Accordingly too, interest rates on loans provided to corporates have also come down including the returns EPF earns on its bank deposits. This, coupled with a listless equity market, has turned the last few years into crunch time for the fund. 

Over the years, the fund, owing to the pressure from the general public and spurred by a rising market, has increased its exposure to equities. From an exposure of some 10 per cent seven years ago, today, it has allocated a fourth of its funds to the stock market – the highest ever in its history.  

But should it have done so? Azlan says: “It was okay to go into equity but I admit the timing was bad. In any year where we sell at a loss, we make full provisions. 

"Who would have guessed back then that it was the wrong timing? 

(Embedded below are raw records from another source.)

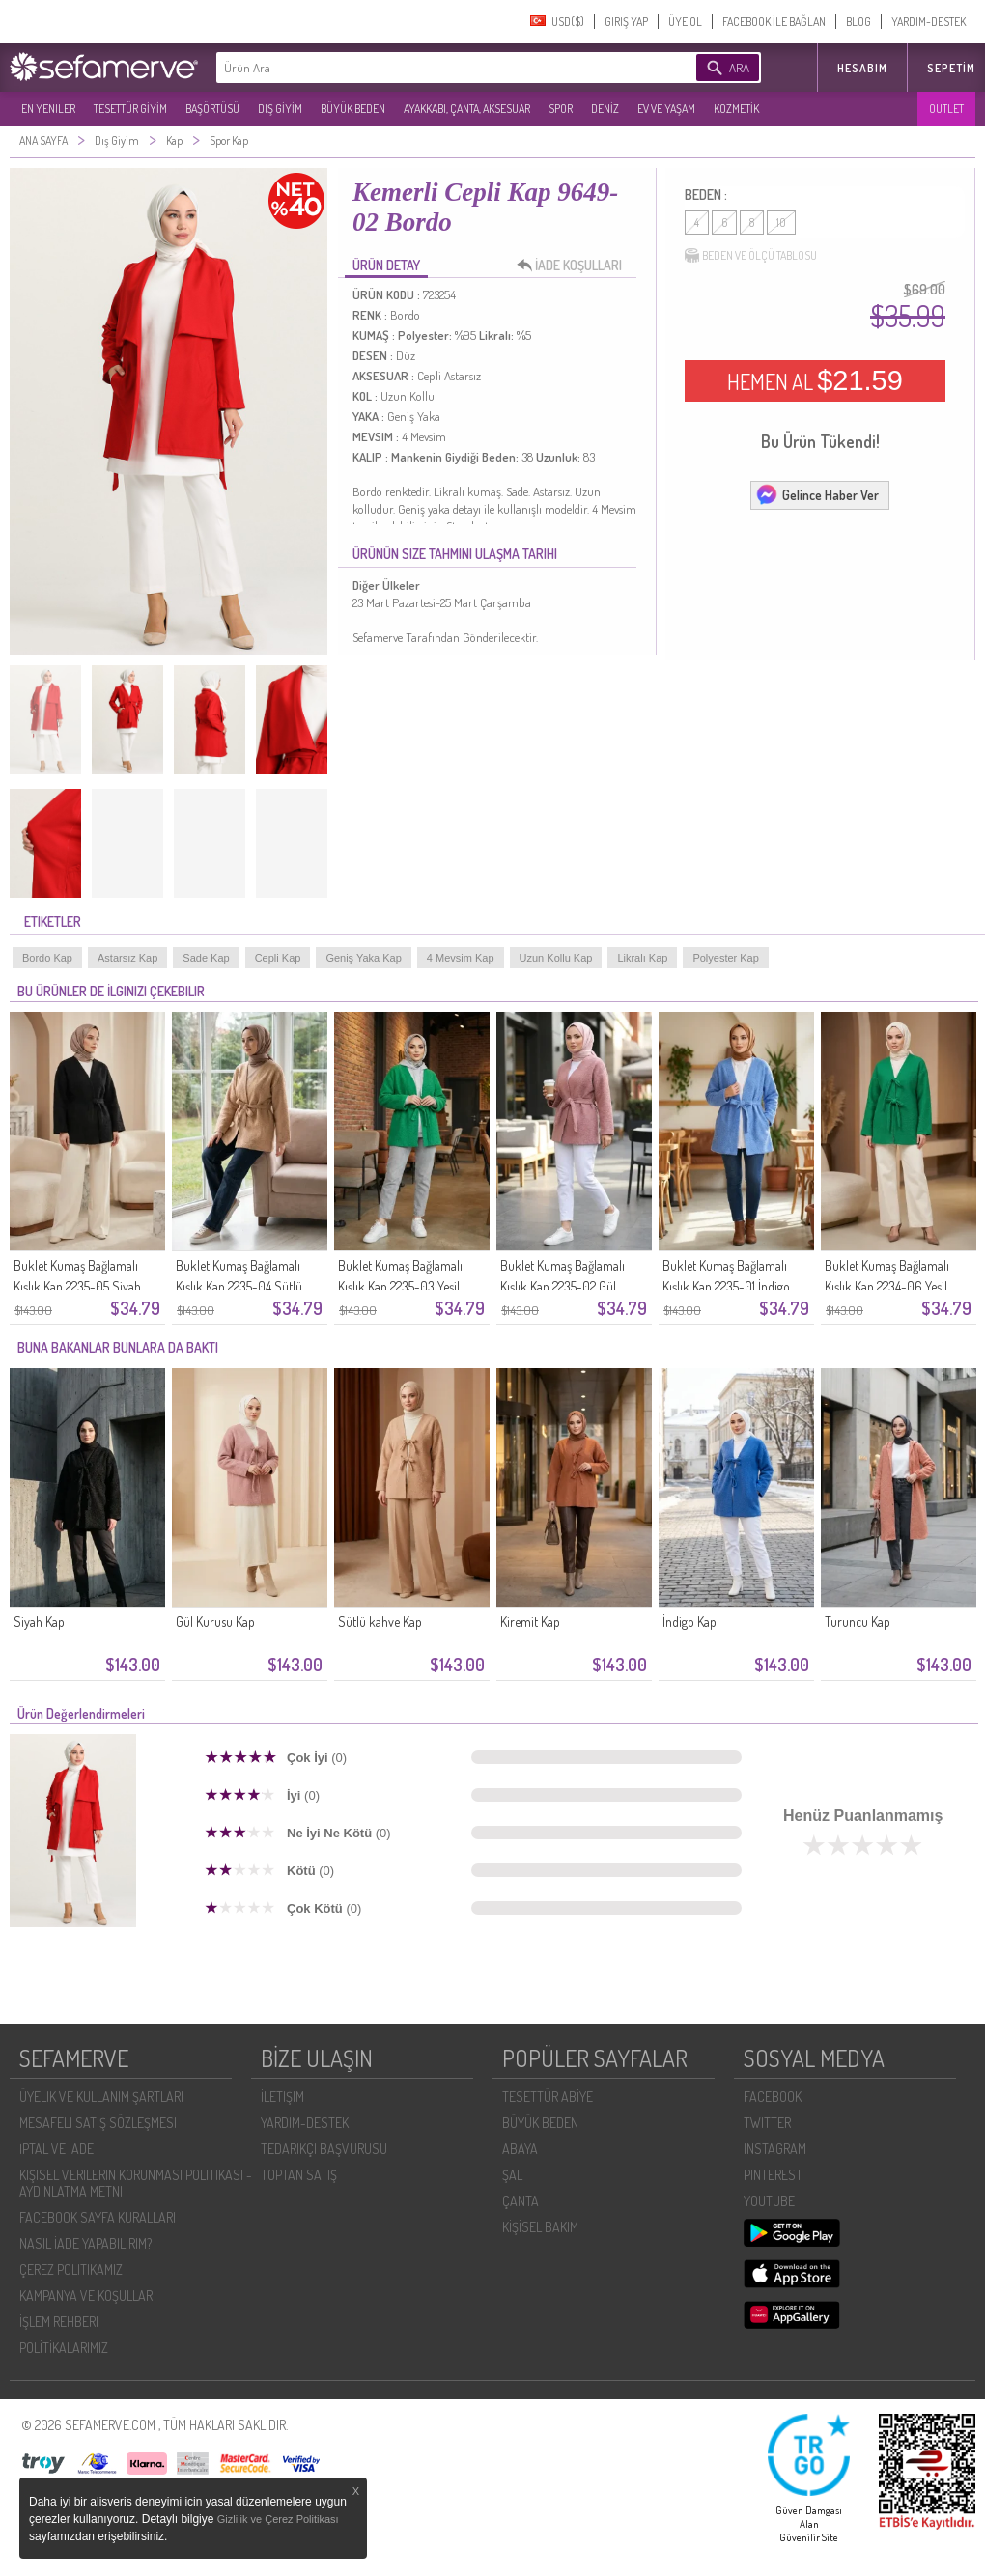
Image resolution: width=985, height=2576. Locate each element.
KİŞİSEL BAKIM (540, 2227)
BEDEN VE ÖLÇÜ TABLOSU (751, 256)
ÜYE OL (685, 21)
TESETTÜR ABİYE (547, 2096)
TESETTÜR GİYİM (130, 108)
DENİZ (605, 108)
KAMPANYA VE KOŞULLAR (86, 2295)
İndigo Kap (689, 1621)
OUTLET (946, 108)
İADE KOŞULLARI (574, 265)
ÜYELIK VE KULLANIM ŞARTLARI (101, 2096)
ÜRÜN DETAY (386, 265)
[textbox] (426, 67)
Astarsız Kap (127, 958)
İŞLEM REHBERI (58, 2321)
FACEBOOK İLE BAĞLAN (774, 21)
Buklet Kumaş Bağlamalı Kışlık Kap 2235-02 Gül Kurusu (562, 1286)
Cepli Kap (278, 958)
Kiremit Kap (530, 1621)
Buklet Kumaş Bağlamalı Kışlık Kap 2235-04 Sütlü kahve (239, 1286)
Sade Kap (206, 958)
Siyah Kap (39, 1621)
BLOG (858, 21)
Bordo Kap (47, 958)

Wisdom of hindsight put aside, the EPF is today grappling with paper losses to the tune of RM10 billion. But that's not the worse it has seen. In the peak of the crisis back in 1998, it was faced with massive paper losses of RM17 billion. 

To deal with this, for the first time beginning with 2002 accounts, sources say, EPF has decided to make general provisioning of RM500 million every year for paper losses.  

This also means that while the returns on investments last year were better than in 2001, the provisioning is likely to drag earnings. 


Alternative investments 

So, why isn't EPF looking for new avenues of investments? 

“What else is there? It's in stocks, bonds and cash,” asks a market observer. “It's hands are tied. The domestic market is too limiting for the EPF.” 

While overseas investments have long beckoned the fund, the timing has never quite worked in its favour.  

Right now, as Azlan himself rightfully puts it, that option is a sure “no, no”.  

Investing overseas would result in a depletion in the country's reserves, something the country cannot afford during uncertain times such as this.  

Moreover, if EPF needed to invest overseas, it would have to go in with at least RM30 billion-RM40 billion. “Anything less than that will not be good enough,” say market observers. 

So far, the fund has invested a relatively meagre sum of RM1 billion via overseas fund managers. That amount, however, is reaping returns of 5-5.5 per cent. 

By comparison, the investments of California Public Employees' Retirement Scheme (CalPERS) with funds totalling US$133 billion or three times the size of EPF, span both domestic and international markets. This largest fund in the US has over 23 per cent invested overseas via fixed income and equities. 

While biding its time to move beyond the shores, it is believed that EPF is currently considering private equity investments. Sources say EPF is planning to allocate some RM300 million to RM400 million to private equity. 


Managing expectations 

Still, EPF's biggest task is managing expectations. Quant wraps this bit up rather well: 

“EPF's biggest concern is that it needs to manage a broad range of expectations ... from young people to old, wealthy to not so wealthy. There are so many parties involved. 

“Any effort to enhance yields means taking more risk. This may lead to EPF compromising on its degree of prudence. But that's not necessarily what the majority of the people want. They may prefer to protect their principal via safe returns.  

“So, EPF will naturally have to go through a relatively conservative approach to err on the side of not offending anybody rather than err to take risk and improve yields.” 

To achieve that balance however is no easy task. Surely, the fund will attest to this.